# [WHAT TO DO]
All that is wanted is the lines from the first line of the listing below through the line containing "Баранчики (Клоше)", written out exactly with pictures left out.

::: RAW DATA

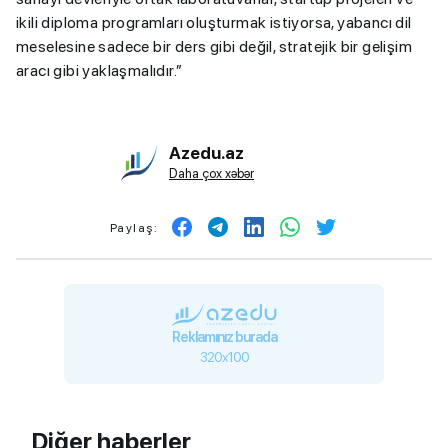
ikili diploma programları oluşturmak istiyorsa, yabancı dil
meselesine sadece bir ders gibi değil, stratejik bir gelişim
aracı gibi yaklaşmalıdır.”
Azedu.az
Daha çox xəbər
Paylaş:
Reklamınız burada
320x100
Diğer haberler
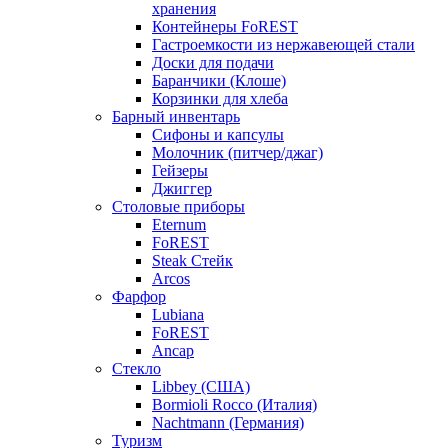
хранения
Контейнеры FoREST
Гастроемкости из нержавеющей стали
Доски для подачи
Баранчики (Клоше)
Корзинки для хлеба
Барный инвентарь
Сифоны и капсулы
Молочник (питчер/джаг)
Гейзеры
Джиггер
Столовые приборы
Eternum
FoREST
Steak Стейк
Arcos
Фарфор
Lubiana
FoREST
Ancap
Стекло
Libbey (США)
Bormioli Rocco (Италия)
Nachtmann (Германия)
Туризм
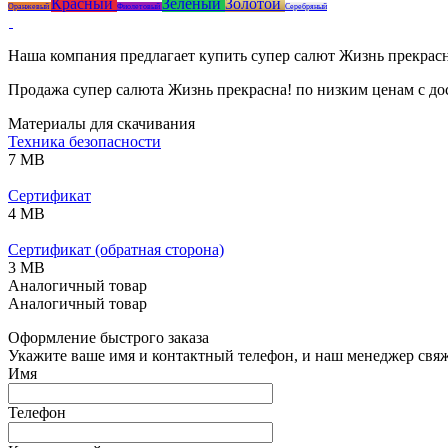
Красный
Зелёный
Золотой
Оранжевый
Фиолетовый
Серебряный
Наша компания предлагает купить супер салют Жизнь прекрасн
Продажа супер салюта Жизнь прекрасна! по низким ценам с до
Материалы для скачивания
Техника безопасности
7 MB
Сертификат
4 MB
Сертификат (обратная сторона)
3 MB
Аналогичный товар
Аналогичный товар
Оформление быстрого заказа
Укажите ваше имя и контактный телефон, и наш менеджер свяже
Имя
Телефон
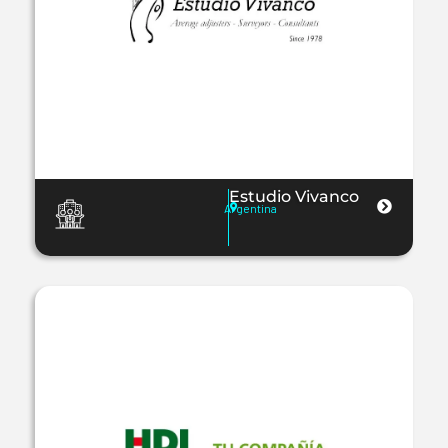
Estudio Vivanco
Argentina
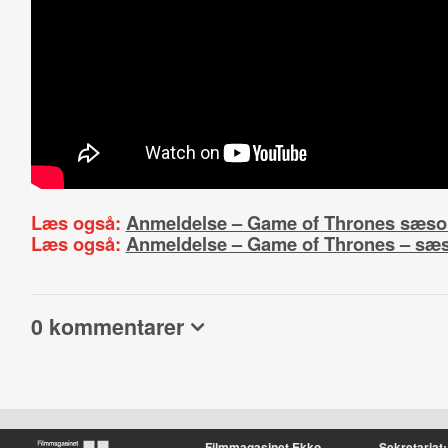
Læs også:
Anmeldelse – Game of Thrones sæso
Læs også:
Anmeldelse – Game of Thrones – sæ
0 kommentarer
Filmmagasinet Ekko
Sekretariat:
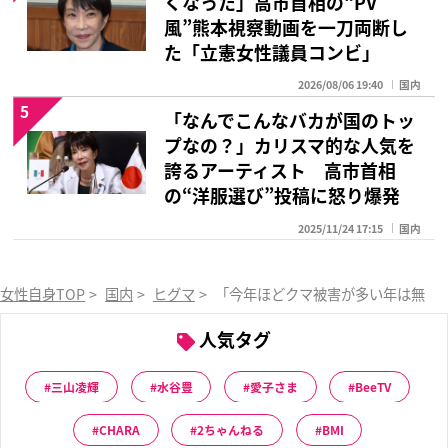
くなった」高市首相の“PV
風”熊本視察動画を一刀両断し
た「立憲女性議員コンビ」
2026/08/06 19:40
国内
5
「なんでこんなバカが国のトッ
プなの？」カリスマ的な人気を
誇るアーティスト 高市首相
の“洋服選び”投稿に怒り爆発
2025/11/24 17:15
国内
女性自身TOP
>
国内
>
ヒグマ
>
「今年ほどクマ被害が多い年は無い…
人気タグ
三山凌輝
水谷豊
愛子さま
BeeTV
CHARA
2ちゃんねる
BMI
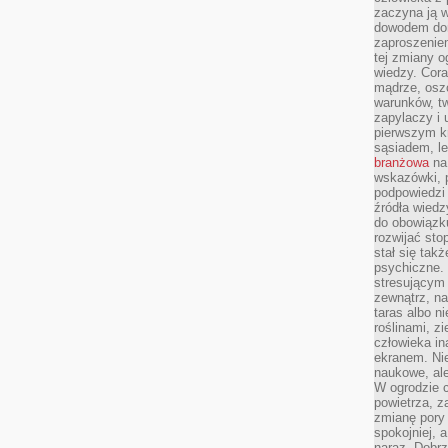
zaczyna ją w
dowodem dom
zaproszeniem
tej zmiany 
wiedzy. Cor
mądrze, osz
warunków, tw
zapylaczy i
pierwszym kr
sąsiadem, l
branżowa
na 
wskazówki, 
podpowiedzi
źródła wiedz
do obowiązku
rozwijać sto
stał się tak
psychiczne. 
stresującym
zewnątrz, na
taras albo ni
roślinami, z
człowieka in
ekranem. Nie
naukowe, ale
W ogrodzie 
powietrza, z
zmianę pory
spokojniej, 
naraz. Dobrz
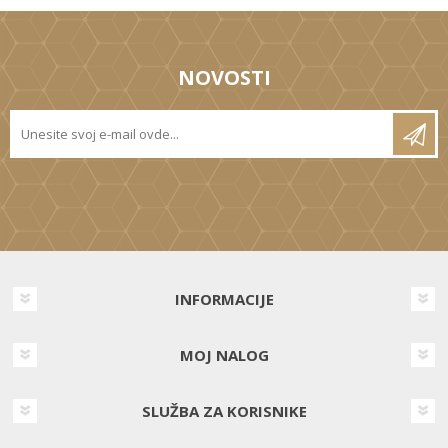
NOVOSTI
INFORMACIJE
MOJ NALOG
SLUŽBA ZA KORISNIKE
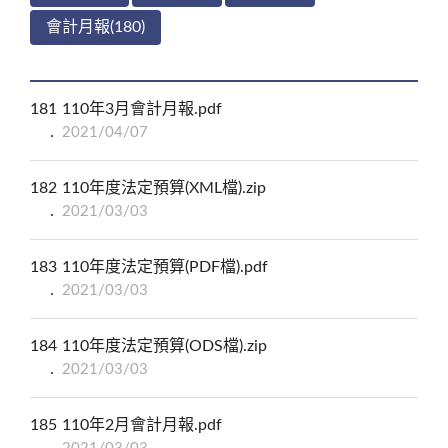
會計月報(180)
181
110年3月會計月報.pdf
2021/04/07
182
110年度法定預算(XML檔).zip
2021/03/03
183
110年度法定預算(PDF檔).pdf
2021/03/03
184
110年度法定預算(ODS檔).zip
2021/03/03
185
110年2月會計月報.pdf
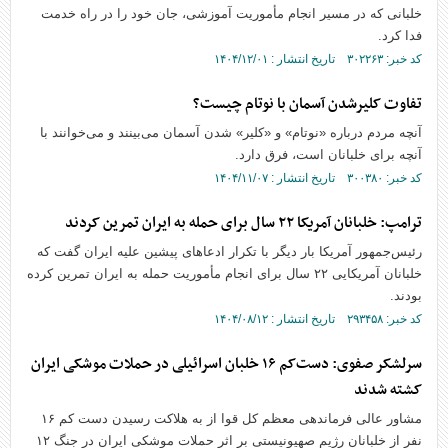
خلبانی که در مسیر انجام مأموریت آموزشی، جان خود را در راه خدمت
فدا کرد.
کد خبر: ۳۰۲۲۶۳ تاریخ انتشار : ۱۴۰۴/۱۲/۰۱
تفاوت کلیرشدن آسمان با نوتام چیست؟
آنچه مردم درباره «نوتام» و «کلیر» شدن آسمان می‌بینند و می‌خوانند با
آنچه برای خلبانان است، فرق دارد.
کد خبر: ۳۰۰۳۸۰ تاریخ انتشار : ۱۴۰۴/۱۱/۰۷
ترامپ: خلبانان آمریکا ۲۲ سال برای حمله به ایران تمرین کردند
رئیس‌جمهور آمریکا بار دیگر با تکرار ادعا‌های پیشین علیه ایران گفت که
خلبانان آمریکایی ۲۲ سال برای انجام مأموریت حمله به ایران تمرین کرده
بودند.
کد خبر: ۲۹۳۴۵۸ تاریخ انتشار : ۱۴۰۴/۰۸/۱۲
سرلشکر صفوی: دست‌کم ۱۶ خلبان اسرائیلی در حملات موشکی ایران
کشته شدند
مشاور عالی فرماندهی معظم کل قوا از به هلاکت رسیدن دست کم ۱۶
نفر از خلبانان رژیم صهیونیستی بر اثر حملات موشکی ایران در جنگ ۱۲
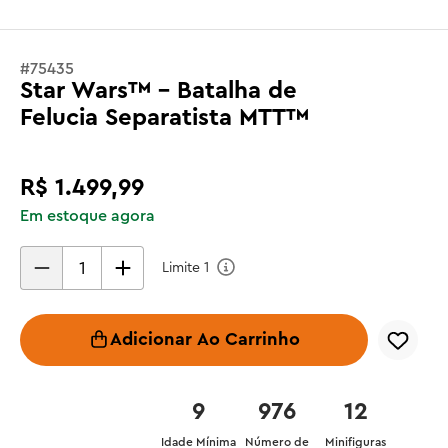
#
75435
Star Wars™ - Batalha de
Felucia Separatista MTT™
R$
1
.
499
,
99
Em estoque agora
Limite
1
Adicionar Ao Carrinho
9
976
12
Idade Mínima
Número de
Minifiguras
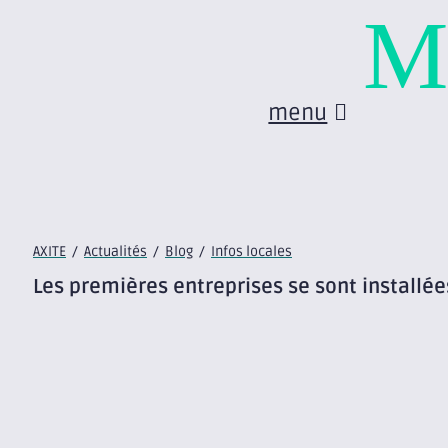
M
menu
AXITE
/
Actualités
/
Blog
/
Infos locales
Les premières entreprises se sont installé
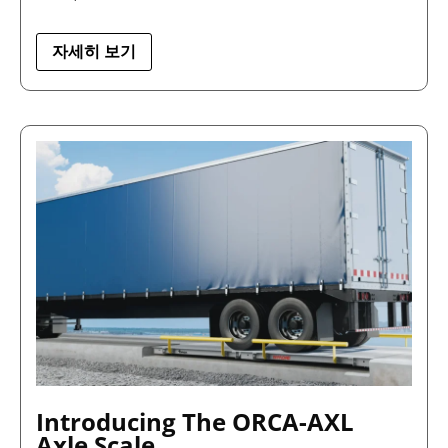
자세히 보기
INTRODUCING
THE
ORCA-
AXL
AXLE
SCALE
Introducing The ORCA-AXL
Axle Scale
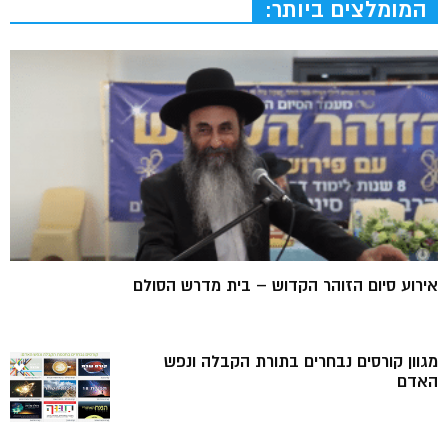
המומלצים ביותר:
אירוע סיום הזוהר הקדוש – בית מדרש הסולם
מגוון קורסים נבחרים בתורת הקבלה ונפש
האדם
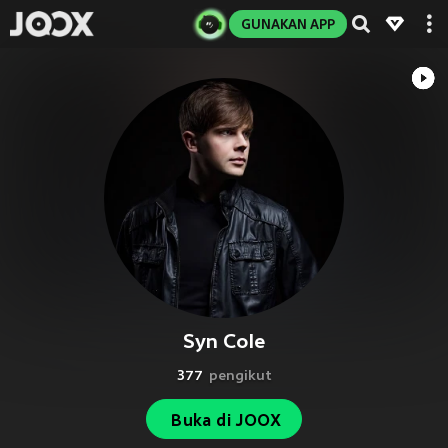
GUNAKAN APP
Syn Cole
377
pengikut
Buka di JOOX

::::::

# [WRITTEN SOLUTION]
ikili diploma programları oluşturmak istiyorsa, yabancı dil
meselesine sadece bir ders gibi değil, stratejik bir gelişim
aracı gibi yaklaşmalıdır.”
Azedu.az
Daha çox xəbər
Paylaş:
Reklamınız burada
320x100
Diğer haberler
хранения
Контейнеры FoREST
Гастроемкости из нержавеющей стали
Доски для подачи
Баранчики (Клоше)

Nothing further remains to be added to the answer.